As análises efetuadas mostraram indubitavelmente o custo superior de captação das empresas brasileiras quando comparado ao custo das outras empresas do setor de Papel & Celulose no período de 1991 a 1998. Deve-se enfatizar que o Prêmio Recebido médio das captações brasileiras foi de 399 pontos, enquanto o das canadenses, 260 pontos, e o das americanas, 167 pontos. Das 10 captações brasileiras, 5 pagaram próximo e 2 pagaram bem mais do que as empresas americanas e canadenses do grupo "alto custo" - associadas a problemas operacionais ou financeiros - pagaram em média. O Quadro 1, abaixo, apresenta informações sobre as captações canadenses, americanas e brasileiras.

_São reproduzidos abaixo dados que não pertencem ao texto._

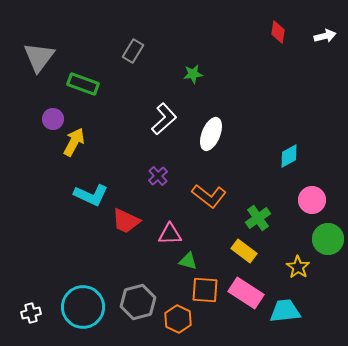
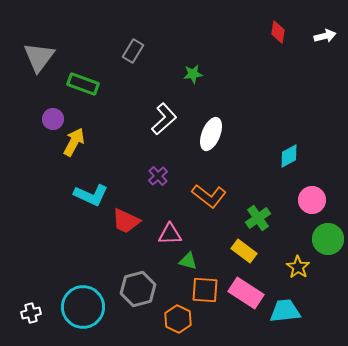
gray hexagon: moved 13 px up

Apesar de o período estudado se iniciar em 1991, as primeiras captações de empresas brasileiras da amostra ocorreram em 1993, ano que se mostra adequado para o exame proposto por diversos motivos. Em primeiro lugar, nesse ano, há várias captações - totais (23) e brasileiras (3). Das americanas e canadenses, há captações dos dois grupos utilizados na análise de captação por país, os grupos "alto custo" e "baixo custo". Em segundo lugar, foi o terceiro ano de presença brasileira neste mercado, desde o marco do seu retorno em agosto de 1991, com uma captação da Petrobrás. Em terceiro lugar, pode-se sugerir que, como o caso das brasileiras aqui estudadas, foi também a primeira captação da empresa chilena no período. Por último, por anteceder a crise mexicana de dezembro de 1994, foi um ano ainda propício para inserções de empresas de países sub-desenvolvidos no mercado financeiro internacional.

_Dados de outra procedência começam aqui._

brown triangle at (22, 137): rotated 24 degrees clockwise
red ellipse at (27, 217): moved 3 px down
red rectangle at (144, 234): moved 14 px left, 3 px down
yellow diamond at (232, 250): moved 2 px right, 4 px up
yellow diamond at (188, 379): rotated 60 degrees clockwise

Em 1993, a Aracruz, que captou em melhores condições entre as brasileiras, ofereceu um prêmio 50% maior que o custo médio de captação do período, enquanto a Suzano pagou praticamente o dobro, e a Klabin mais do que o dobro do Prêmio Recebido médio do período (261 pontos). Naquele mesmo ano, a empresa chilena da amostra pagou menos da metade do que a Suzano e a Klabin pagaram.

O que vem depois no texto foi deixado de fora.